## Work request
The stretch wanted below opens at the line containing "LEZIONI DA CHI PER" and closes at the line containing "長篇電視劇部門最優秀演技獎：". Please return it exactly, with no other lines.

============

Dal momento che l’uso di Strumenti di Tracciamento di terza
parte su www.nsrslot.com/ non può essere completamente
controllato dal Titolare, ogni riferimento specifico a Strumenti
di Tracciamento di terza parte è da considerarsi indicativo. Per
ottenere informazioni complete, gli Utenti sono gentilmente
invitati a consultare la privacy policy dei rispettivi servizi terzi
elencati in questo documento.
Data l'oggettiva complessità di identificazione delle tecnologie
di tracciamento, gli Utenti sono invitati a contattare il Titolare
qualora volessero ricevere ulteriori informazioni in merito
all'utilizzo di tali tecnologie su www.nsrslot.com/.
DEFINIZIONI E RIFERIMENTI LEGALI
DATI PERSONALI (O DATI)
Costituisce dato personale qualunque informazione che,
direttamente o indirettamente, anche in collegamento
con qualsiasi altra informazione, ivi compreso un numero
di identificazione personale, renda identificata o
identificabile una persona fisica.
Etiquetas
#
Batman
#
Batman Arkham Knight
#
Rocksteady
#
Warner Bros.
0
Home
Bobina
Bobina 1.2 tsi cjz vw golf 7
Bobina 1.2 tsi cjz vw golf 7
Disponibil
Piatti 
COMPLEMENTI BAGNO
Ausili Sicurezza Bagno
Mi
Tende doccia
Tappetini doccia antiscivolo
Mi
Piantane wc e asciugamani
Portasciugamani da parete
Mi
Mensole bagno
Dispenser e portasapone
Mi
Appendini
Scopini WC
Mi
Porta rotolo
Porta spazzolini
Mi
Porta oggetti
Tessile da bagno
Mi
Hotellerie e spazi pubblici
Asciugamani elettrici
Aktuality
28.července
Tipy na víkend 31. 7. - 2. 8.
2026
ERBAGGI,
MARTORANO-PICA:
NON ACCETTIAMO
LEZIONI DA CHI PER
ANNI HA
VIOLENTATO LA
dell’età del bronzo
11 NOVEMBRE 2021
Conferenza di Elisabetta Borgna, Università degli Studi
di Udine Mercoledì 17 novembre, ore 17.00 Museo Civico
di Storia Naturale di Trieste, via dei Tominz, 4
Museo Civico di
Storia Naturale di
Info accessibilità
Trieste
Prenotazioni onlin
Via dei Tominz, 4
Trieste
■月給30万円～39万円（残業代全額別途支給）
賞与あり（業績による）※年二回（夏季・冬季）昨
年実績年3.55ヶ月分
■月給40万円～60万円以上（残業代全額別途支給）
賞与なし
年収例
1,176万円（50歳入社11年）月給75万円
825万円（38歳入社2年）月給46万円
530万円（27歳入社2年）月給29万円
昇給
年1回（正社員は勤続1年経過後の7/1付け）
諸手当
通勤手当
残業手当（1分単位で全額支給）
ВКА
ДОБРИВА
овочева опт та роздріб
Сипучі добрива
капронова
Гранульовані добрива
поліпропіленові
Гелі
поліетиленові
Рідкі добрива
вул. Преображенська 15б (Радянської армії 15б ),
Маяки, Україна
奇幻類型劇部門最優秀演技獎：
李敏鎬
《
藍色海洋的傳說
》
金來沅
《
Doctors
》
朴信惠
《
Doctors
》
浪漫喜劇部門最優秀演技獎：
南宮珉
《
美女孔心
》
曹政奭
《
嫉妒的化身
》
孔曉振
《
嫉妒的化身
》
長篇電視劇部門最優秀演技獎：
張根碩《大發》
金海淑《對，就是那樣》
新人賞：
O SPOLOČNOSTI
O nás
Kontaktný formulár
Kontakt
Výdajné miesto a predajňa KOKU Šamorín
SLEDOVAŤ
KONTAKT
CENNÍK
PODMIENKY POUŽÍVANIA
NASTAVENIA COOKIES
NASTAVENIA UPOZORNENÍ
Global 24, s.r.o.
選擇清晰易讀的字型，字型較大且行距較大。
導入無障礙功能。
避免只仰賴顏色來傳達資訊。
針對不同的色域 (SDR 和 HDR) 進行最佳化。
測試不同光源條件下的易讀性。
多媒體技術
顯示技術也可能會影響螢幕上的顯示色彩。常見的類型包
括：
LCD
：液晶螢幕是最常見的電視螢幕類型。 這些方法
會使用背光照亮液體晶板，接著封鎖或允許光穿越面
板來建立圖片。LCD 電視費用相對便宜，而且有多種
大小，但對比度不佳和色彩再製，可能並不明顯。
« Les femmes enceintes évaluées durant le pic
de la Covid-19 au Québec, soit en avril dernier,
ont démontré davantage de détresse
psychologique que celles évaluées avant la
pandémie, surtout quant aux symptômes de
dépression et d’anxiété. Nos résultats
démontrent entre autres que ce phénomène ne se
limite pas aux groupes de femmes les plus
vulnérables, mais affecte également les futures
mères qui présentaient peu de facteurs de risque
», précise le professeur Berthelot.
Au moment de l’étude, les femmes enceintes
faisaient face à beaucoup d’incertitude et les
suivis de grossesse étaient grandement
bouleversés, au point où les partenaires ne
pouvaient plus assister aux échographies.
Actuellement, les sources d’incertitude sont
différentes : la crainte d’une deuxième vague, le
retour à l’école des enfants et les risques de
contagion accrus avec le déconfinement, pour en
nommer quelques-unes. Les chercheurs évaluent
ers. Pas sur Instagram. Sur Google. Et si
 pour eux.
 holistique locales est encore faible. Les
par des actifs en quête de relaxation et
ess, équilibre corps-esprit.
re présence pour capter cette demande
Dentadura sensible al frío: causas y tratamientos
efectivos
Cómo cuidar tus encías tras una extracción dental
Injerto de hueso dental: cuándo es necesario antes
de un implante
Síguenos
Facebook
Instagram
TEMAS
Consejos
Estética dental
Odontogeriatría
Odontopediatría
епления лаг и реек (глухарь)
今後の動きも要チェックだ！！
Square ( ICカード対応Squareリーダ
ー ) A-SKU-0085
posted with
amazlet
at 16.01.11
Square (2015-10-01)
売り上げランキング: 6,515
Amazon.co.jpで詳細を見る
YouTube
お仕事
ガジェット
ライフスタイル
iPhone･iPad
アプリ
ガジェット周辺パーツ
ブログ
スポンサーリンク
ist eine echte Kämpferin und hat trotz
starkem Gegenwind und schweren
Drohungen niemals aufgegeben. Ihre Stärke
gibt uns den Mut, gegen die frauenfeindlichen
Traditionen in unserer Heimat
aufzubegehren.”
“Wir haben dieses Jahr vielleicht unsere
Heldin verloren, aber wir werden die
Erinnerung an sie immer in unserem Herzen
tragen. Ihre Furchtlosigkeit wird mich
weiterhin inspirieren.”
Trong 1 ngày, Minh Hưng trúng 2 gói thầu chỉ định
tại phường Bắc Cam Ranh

============

## Answer section
LEZIONI DA CHI PER
ANNI HA
VIOLENTATO LA
dell’età del bronzo
11 NOVEMBRE 2021
Conferenza di Elisabetta Borgna, Università degli Studi
di Udine Mercoledì 17 novembre, ore 17.00 Museo Civico
di Storia Naturale di Trieste, via dei Tominz, 4
Museo Civico di
Storia Naturale di
Info accessibilità
Trieste
Prenotazioni onlin
Via dei Tominz, 4
Trieste
■月給30万円～39万円（残業代全額別途支給）
賞与あり（業績による）※年二回（夏季・冬季）昨
年実績年3.55ヶ月分
■月給40万円～60万円以上（残業代全額別途支給）
賞与なし
年収例
1,176万円（50歳入社11年）月給75万円
825万円（38歳入社2年）月給46万円
530万円（27歳入社2年）月給29万円
昇給
年1回（正社員は勤続1年経過後の7/1付け）
諸手当
通勤手当
残業手当（1分単位で全額支給）
ВКА
ДОБРИВА
овочева опт та роздріб
Сипучі добрива
капронова
Гранульовані добрива
поліпропіленові
Гелі
поліетиленові
Рідкі добрива
вул. Преображенська 15б (Радянської армії 15б ),
Маяки, Україна
奇幻類型劇部門最優秀演技獎：
李敏鎬
《
藍色海洋的傳說
》
金來沅
《
Doctors
》
朴信惠
《
Doctors
》
浪漫喜劇部門最優秀演技獎：
南宮珉
《
美女孔心
》
曹政奭
《
嫉妒的化身
》
孔曉振
《
嫉妒的化身
》
長篇電視劇部門最優秀演技獎：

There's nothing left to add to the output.